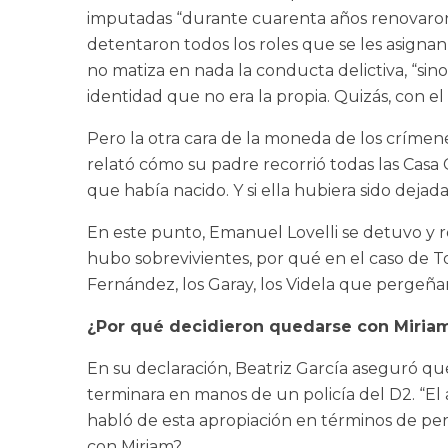
imputadas “durante cuarenta años renovaron
detentaron todos los roles que se les asignan
no matiza en nada la conducta delictiva, “si
identidad que no era la propia. Quizás, con el
Pero la otra cara de la moneda de los crímene
relató cómo su padre recorrió todas las Casa
que había nacido. Y si ella hubiera sido deja
En este punto, Emanuel Lovelli se detuvo y r
hubo sobrevivientes, por qué en el caso de T
Fernández, los Garay, los Videla que pergeñar
¿Por qué decidieron quedarse con Miria
En su declaración, Beatriz García aseguró q
terminara en manos de un policía del D2. “El 
habló de esta apropiación en términos de per
con Miriam?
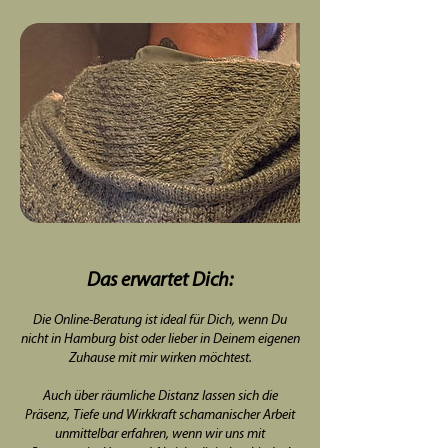
Das erwartet Dich:
Die Online-Beratung ist ideal für Dich, wenn Du
nicht in Hamburg bist oder lieber in Deinem eigenen
Zuhause mit mir wirken möchtest.
Auch über räumliche Distanz lassen sich die
Präsenz, Tiefe und Wirkkraft schamanischer Arbeit
unmittelbar erfahren, wenn wir uns mit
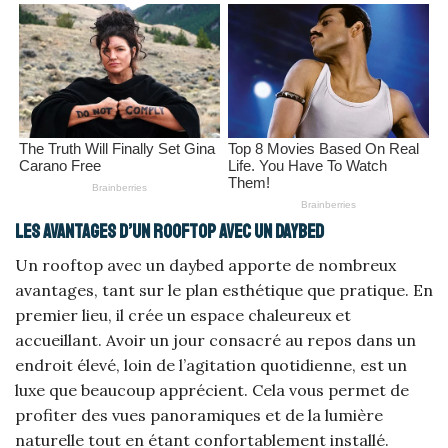
Les avantages d’un rooftop avec un daybed
Un rooftop avec un daybed apporte de nombreux
avantages, tant sur le plan esthétique que pratique. En
premier lieu, il crée un espace chaleureux et
accueillant. Avoir un jour consacré au repos dans un
endroit élevé, loin de l’agitation quotidienne, est un
luxe que beaucoup apprécient. Cela vous permet de
profiter des vues panoramiques et de la lumière
naturelle tout en étant confortablement installé.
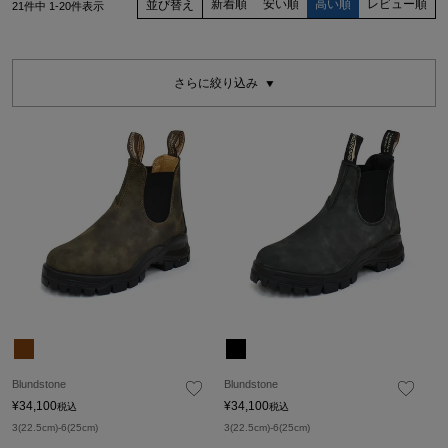
新着順
安い順
高い順
レビュー順
並び替え
21
件中
1
-
20
件表示
さらに絞り込み
Blundstone
Blundstone
¥
34,100
¥
34,100
税込
税込
3(22.5cm)-6(25cm)
3(22.5cm)-6(25cm)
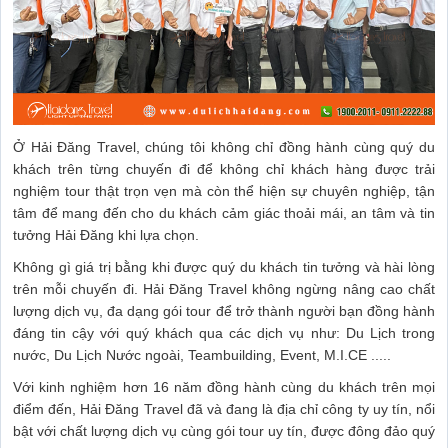
Ở Hải Đăng Travel, chúng tôi không chỉ đồng hành cùng quý du
khách trên từng chuyến đi để không chỉ khách hàng được trải
nghiệm tour thật trọn vẹn mà còn thể hiện sự chuyên nghiệp, tận
tâm để mang đến cho du khách cảm giác thoải mái, an tâm và tin
tưởng Hải Đăng khi lựa chọn.
Không gì giá trị bằng khi được quý du khách tin tưởng và hài lòng
trên mỗi chuyến đi. Hải Đăng Travel không ngừng nâng cao chất
lượng dịch vụ, đa dạng gói tour để trở thành người bạn đồng hành
đáng tin cậy với quý khách qua các dịch vụ như: Du Lịch trong
nước, Du Lịch Nước ngoài, Teambuilding, Event, M.I.CE .....
Với kinh nghiệm hơn 16 năm đồng hành cùng du khách trên mọi
điểm đến, Hải Đăng Travel đã và đang là địa chỉ công ty uy tín, nổi
bật với chất lượng dịch vụ cùng gói tour uy tín, được đông đảo quý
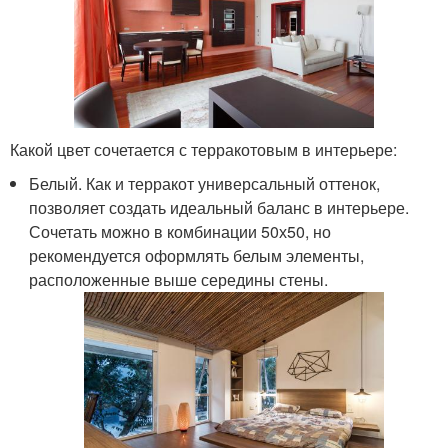
Какой цвет сочетается с терракотовым в интерьере:
Белый. Как и терракот универсальный оттенок,
позволяет создать идеальный баланс в интерьере.
Сочетать можно в комбинации 50х50, но
рекомендуется оформлять белым элементы,
расположенные выше середины стены.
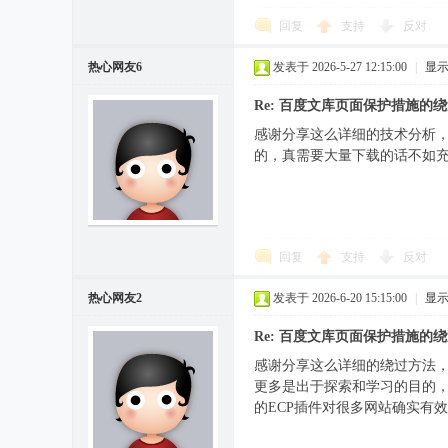
回复
支持
反对
热心网友6
发表于 2026-5-27 12:15:00
|
显
Re: 百度文库页面保护措施的
感谢分享这么详细的技术分析，尤其
的，真需要大量下载的话不如
回复
支持
反对
热心网友2
发表于 2026-6-20 15:15:00
|
显
Re: 百度文库页面保护措施的
感谢分享这么详细的绕过方法，尤其
更多是出于探索和学习的目的
的ECP插件对很多网站确实有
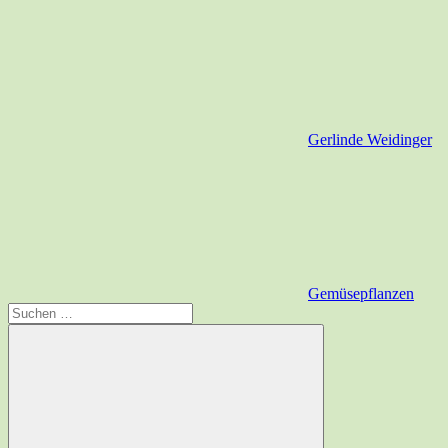
Gerlinde Weidinger
Gemüsepflanzen
Suchen
nach:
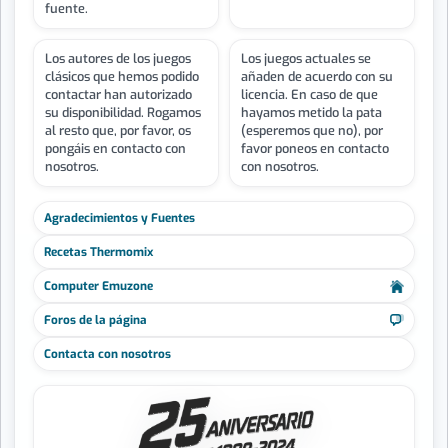
fuente.
Los autores de los juegos
Los juegos actuales se
clásicos que hemos podido
añaden de acuerdo con su
contactar han autorizado
licencia. En caso de que
su disponibilidad. Rogamos
hayamos metido la pata
al resto que, por favor, os
(esperemos que no), por
pongáis en contacto con
favor poneos en contacto
nosotros.
con nosotros.
Agradecimientos y Fuentes
Recetas Thermomix
Computer Emuzone
Foros de la página
Contacta con nosotros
# # # #
* [Task instructions]:
Pictures excluded, transcribe the listing above exactly from the line with "Präsenz, Tiefe und" through the line with "premier lieu, il crée un espace chaleureux et", and no further.

* [Solution to this task]:
Präsenz, Tiefe und Wirkkraft schamanischer Arbeit
unmittelbar erfahren, wenn wir uns mit
Les avantages d’un rooftop avec un daybed
Un rooftop avec un daybed apporte de nombreux
avantages, tant sur le plan esthétique que pratique. En
premier lieu, il crée un espace chaleureux et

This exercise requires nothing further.